The 9-0 decision, authored by Justice Stephen Breyer, overturned a lower court's ruling that the rejection of Camp Constitution and its director Harold Shurtleff did not violate their rights to freedom to speech under the US constitution's first amendment.
US President Joe Biden's administration backed Camp Constitution in the case.
Boston's flag-raising program was aimed at promoting diversity and tolerance among the city's different communities.
In turning down Camp Constitution, Boston had said that raising the cross flag could appear to violate another part of the first amendment that bars governmental endorsement of a particular religion.
As a result of the litigation, Boston last October halted the program to ensure that the city cannot be compelled to "publicise messages antithetical to its own".
Boston has said that requiring it to open the flagpole to "all comers" could force it to raise flags promoting division or intolerance, such as a swastika or a terrorist group.

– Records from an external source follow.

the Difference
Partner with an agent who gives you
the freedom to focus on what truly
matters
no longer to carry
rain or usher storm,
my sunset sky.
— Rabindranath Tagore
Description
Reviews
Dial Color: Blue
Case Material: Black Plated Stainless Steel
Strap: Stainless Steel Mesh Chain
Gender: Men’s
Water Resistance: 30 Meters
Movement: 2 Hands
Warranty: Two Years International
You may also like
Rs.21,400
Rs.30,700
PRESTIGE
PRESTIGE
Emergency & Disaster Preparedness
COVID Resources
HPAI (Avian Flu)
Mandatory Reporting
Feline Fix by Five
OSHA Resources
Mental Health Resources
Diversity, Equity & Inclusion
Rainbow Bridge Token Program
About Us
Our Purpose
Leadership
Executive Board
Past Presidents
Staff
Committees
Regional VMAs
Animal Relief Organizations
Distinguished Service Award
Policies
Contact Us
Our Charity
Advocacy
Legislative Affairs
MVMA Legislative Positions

The Supreme Court, which has a 6-3 conservative majority, has taken an expansive view of religious rights and has been increasingly receptive to arguments that governments are acting with hostility toward religion.
At issue was whether the flagpole became a public forum meriting free speech protections under the first amendment to bar discrimination based on viewpoint, as the plaintiffs claimed, or whether it represented merely a conduit for government speech not warranting such protection, as Boston claimed.

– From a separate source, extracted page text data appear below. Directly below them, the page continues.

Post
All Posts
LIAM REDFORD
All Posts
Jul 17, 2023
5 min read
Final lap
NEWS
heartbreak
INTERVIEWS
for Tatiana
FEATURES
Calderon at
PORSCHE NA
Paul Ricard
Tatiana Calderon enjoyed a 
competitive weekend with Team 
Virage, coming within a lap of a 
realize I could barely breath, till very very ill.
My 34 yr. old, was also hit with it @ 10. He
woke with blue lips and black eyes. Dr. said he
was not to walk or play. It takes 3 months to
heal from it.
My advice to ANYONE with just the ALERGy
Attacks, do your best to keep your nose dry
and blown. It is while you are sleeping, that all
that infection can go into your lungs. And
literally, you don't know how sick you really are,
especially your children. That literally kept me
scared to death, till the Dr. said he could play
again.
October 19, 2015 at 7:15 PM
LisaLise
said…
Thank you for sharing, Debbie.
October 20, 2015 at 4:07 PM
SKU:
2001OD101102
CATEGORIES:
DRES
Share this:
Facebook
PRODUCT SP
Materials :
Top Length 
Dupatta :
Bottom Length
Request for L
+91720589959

Breyer, who is retiring at the end of the court's current term, wrote that Boston's "lack of meaningful involvement in the selection of flags or the crafting of their messages leads us to classify the flag raisings as private, not government, speech".
Denying Camp Constitution's request "discriminated based on religious viewpoint" and violated the first amendment's free speech protections, Breyer added.
In a concurring opinion, conservative Justices Samuel Alito, Clarence Thomas and Neil Gorsuch agreed with the outcome of the case but not Breyer's reasoning, which they suggested may not always ferret out when a government is "surreptitiously engaged" in censorship of private speech.
The dispute arose over Boston's practise of allowing private groups to hold flag-raising events using one of three flagpoles on the plaza in front of City Hall.
From 2005 to 2017, Boston approved all 284 applications it received before rebuffing Camp Constitution.
The vast majority of flags were those of foreign countries but also included one commemorating LGBT Pride in Boston.